Çağının çok ötesinde bir ressam: Üsküdarlı Hoca Ali Rıza
İlk Türk empresyonisti olan Üsküdarlı Hoca Ali Rıza'nın hayatını ve içinizi huzurla dolduracak manzara resimlerini, aramızdan ayrılışının yıl dönümünde Fikriyat okuyucuları için derledik.
Giriş Tarihi: 19.03.2018
11:38
Güncelleme Tarihi: 19.03.2018
11:47
1911 senesinde olumsuz sağlık durumu sebebiyle Harbiye'den emekliye ayrılır ve bundan sonraki yaşamında geçimini sağlamak için okullarda resim öğretmenliği yapar. 47 yıl süren eğitimcilik yaşamı boyunca bir çok değerli isim yetiştirmiştir; Süheyl Ünver, Pertev Boratav, Sami Yetik, Üsküdarlı Cevat, Dr. Hikmet Hamdi, Osman Asaf, Celal Esat Arseven, Ali Rıza Beyazıt, Sermet Muhtar Alus...

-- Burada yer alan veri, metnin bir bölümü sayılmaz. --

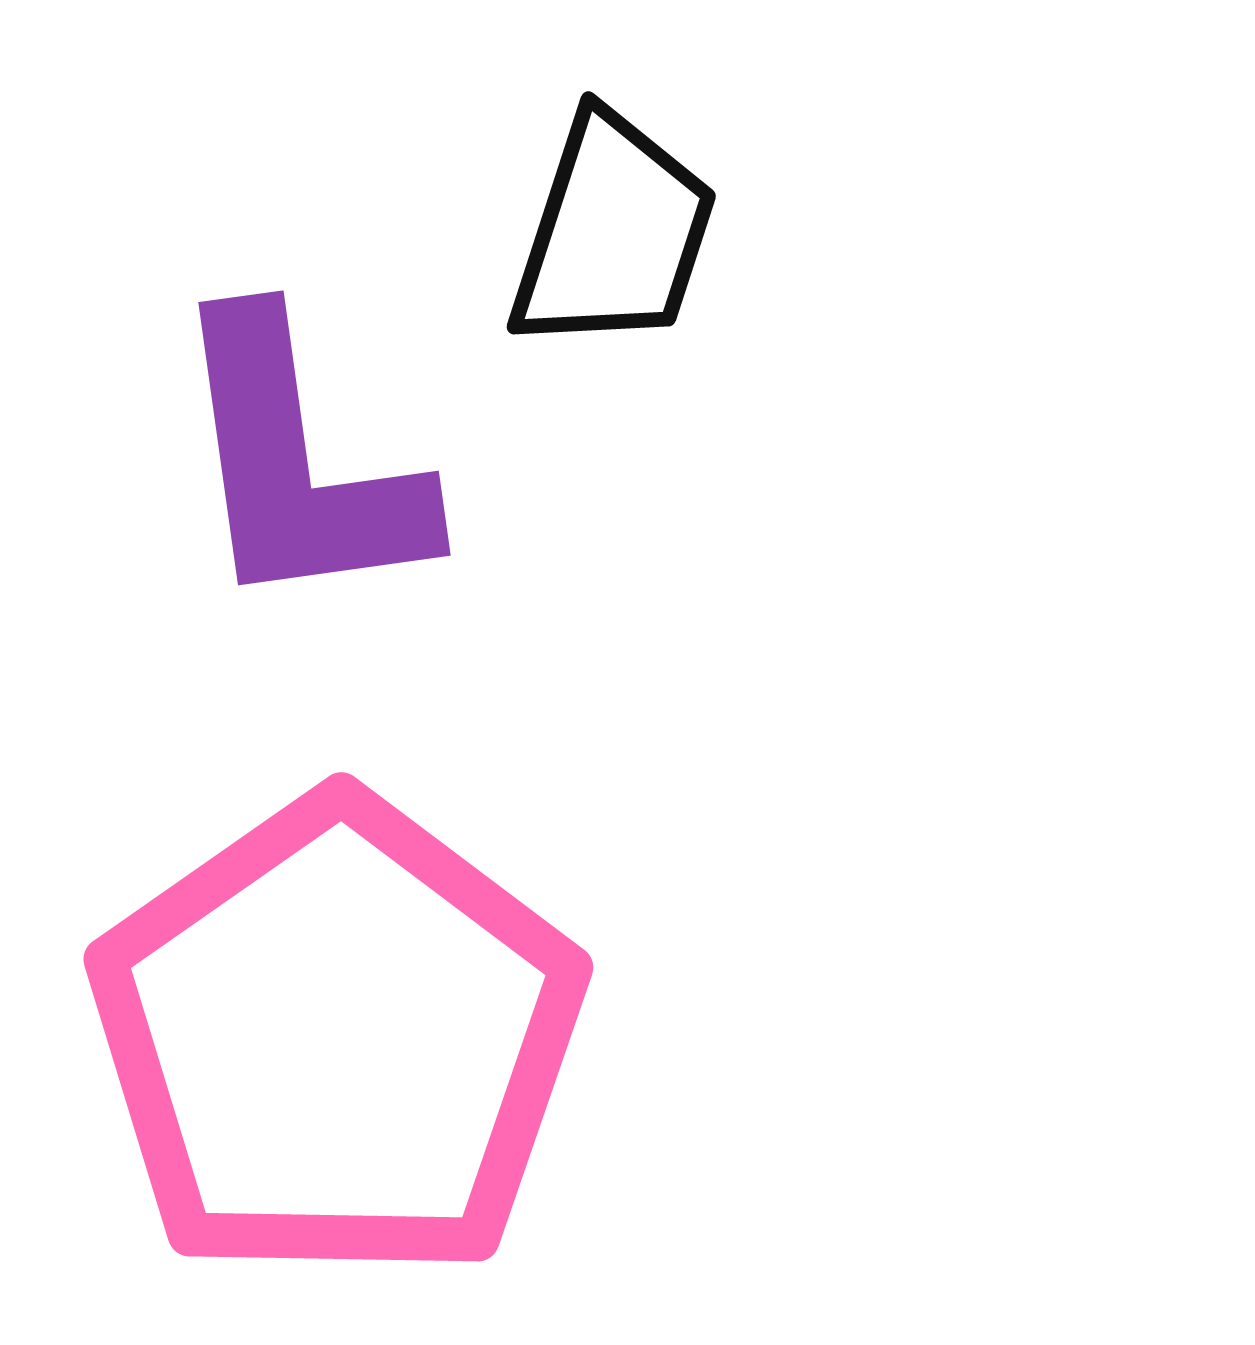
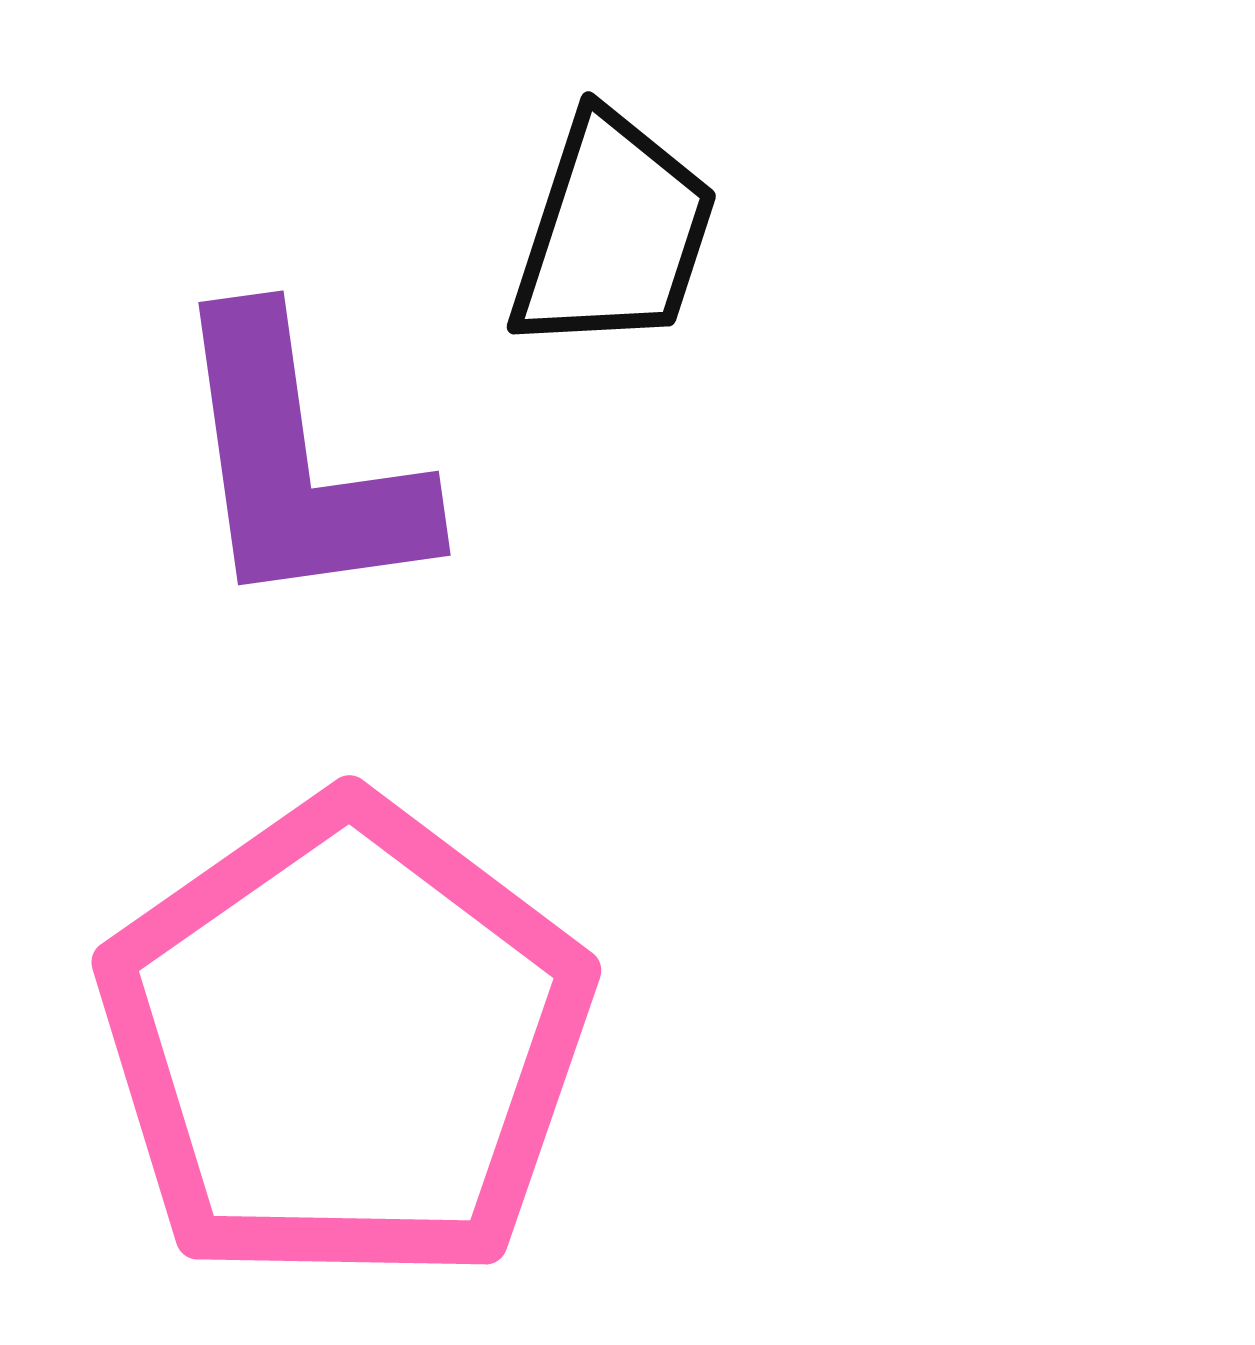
pink pentagon: moved 8 px right, 3 px down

Hoca Ali Rıza, maddi sıkıntılar yaşaması sebebiyle Üsküdar'da kiralık evlerde yaşar ama çocukluğundan bu yaşına dek taşıdığı alışkanlık sebebiyle, profesyonelce yaptığı tabloları da maddi darlık içinde olmasına rağmen satmaya kıyamaz ve utanır, tablolarını sadece ahbaplarına hediye eder.
Resim sanatına öylesine sadakatle bağlıdır ki; "Bu fani dünyadan bir gün göçüp gideceğim. Ama yeniden dünyaya gelmek olanağım olsa, Allah'tan yine ressam olmayı dilerim." sözlerini kalpten söylemekten çekinmez.
Hoca Ali Rıza esaslı bir Üsküdarlıydı, insanlarca "Üsküdarlı Ressam Hoca Ali Rıza" olarak bilinirdi. Gün ışımaya başlayınca eşeğine binip karış karış Üsküdar'ı gezer ve resmederdi. Doğup büyüdüğü Üsküdar, Kız Kulesi, Karacaahmet Mezarlığı, dar sokakları, ahşap evleri, koru ve mahalleleriyle resim kompozisyonlarının konusuydu.
Bu nedenle; Gebze, Acıbadem, Beykoz, Boğaziçi ve Çamlıca ressamın yaşantısında önemli yer tutan çevrelerdi. Bu sebeptendir ki, çınar ve fıstık ağacı ögelerine tablolarında bolca rastlanır.